Below are the records; give again exactly the line with "http://www.congresofeyalegria2018.org", the line with "28006 Madrid (España)", and each line that lies between them, and nothing besides.

Stored dataset items:

◆ ◆ ◆ ◆

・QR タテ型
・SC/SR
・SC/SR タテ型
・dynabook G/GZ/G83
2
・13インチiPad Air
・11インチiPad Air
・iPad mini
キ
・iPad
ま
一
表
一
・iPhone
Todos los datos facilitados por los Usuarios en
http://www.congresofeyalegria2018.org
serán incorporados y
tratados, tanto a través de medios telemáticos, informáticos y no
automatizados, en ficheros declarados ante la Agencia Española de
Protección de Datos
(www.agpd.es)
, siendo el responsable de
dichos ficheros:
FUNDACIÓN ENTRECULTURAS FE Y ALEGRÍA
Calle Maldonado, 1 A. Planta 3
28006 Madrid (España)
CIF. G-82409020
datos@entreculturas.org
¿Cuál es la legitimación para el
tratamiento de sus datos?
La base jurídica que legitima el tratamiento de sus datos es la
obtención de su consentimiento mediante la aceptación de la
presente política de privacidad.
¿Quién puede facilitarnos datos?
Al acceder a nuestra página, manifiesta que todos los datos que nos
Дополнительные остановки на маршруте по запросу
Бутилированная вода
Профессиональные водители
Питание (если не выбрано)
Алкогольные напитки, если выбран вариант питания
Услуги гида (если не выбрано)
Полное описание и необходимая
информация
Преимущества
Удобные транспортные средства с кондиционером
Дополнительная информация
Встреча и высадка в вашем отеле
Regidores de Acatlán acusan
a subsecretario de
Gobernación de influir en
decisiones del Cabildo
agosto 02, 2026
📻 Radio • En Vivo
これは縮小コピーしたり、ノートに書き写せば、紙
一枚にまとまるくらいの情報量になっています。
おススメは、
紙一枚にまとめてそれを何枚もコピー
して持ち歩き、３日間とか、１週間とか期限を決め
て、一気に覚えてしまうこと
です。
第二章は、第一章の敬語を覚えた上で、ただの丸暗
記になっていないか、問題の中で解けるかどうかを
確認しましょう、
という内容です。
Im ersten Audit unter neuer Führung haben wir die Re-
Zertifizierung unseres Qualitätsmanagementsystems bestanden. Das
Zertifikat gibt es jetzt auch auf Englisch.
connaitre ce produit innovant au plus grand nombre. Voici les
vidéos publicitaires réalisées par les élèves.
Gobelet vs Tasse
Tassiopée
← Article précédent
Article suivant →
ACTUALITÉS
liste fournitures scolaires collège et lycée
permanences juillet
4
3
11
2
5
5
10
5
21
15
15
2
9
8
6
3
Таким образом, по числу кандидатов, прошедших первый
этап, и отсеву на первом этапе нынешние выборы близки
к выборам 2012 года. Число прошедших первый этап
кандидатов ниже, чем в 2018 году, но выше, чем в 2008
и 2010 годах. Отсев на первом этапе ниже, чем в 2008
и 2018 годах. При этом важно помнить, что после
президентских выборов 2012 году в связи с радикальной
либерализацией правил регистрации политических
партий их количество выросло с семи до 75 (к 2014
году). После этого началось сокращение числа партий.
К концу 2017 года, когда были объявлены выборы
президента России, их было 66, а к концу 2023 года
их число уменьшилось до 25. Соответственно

◆ ◆ ◆ ◆

YOUR SOLUTION:
http://www.congresofeyalegria2018.org
serán incorporados y
tratados, tanto a través de medios telemáticos, informáticos y no
automatizados, en ficheros declarados ante la Agencia Española de
Protección de Datos
(www.agpd.es)
, siendo el responsable de
dichos ficheros:
FUNDACIÓN ENTRECULTURAS FE Y ALEGRÍA
Calle Maldonado, 1 A. Planta 3
28006 Madrid (España)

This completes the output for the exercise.